*EXERCISE*. Search the material below for lines containing the string "Maması", and copy every one you find.
═════ EXERCISE INPUTS
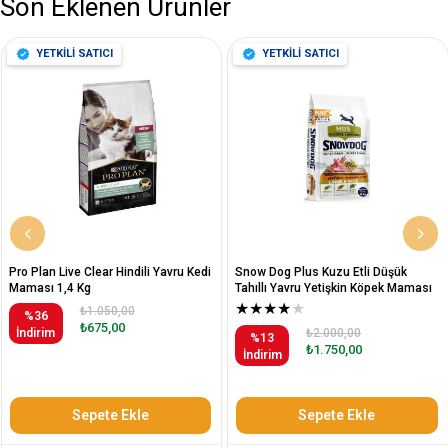
Son Eklenen Ürünler
YETKİLİ SATICI
YETKİLİ SATICI
Pro Plan Live Clear Hindili Yavru Kedi
Snow Dog Plus Kuzu Etli Düşük
Maması 1,4 Kg
Tahıllı Yavru Yetişkin Köpek Maması
12 Kg
★
★
★
★
★
₺1.050,00
%36
₺675,00
İndirim
₺2.000,00
%13
₺1.750,00
İndirim
Sepete Ekle
Sepete Ekle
══════════
*RESULT FOR THIS TASK*.
Maması 1,4 Kg
Tahıllı Yavru Yetişkin Köpek Maması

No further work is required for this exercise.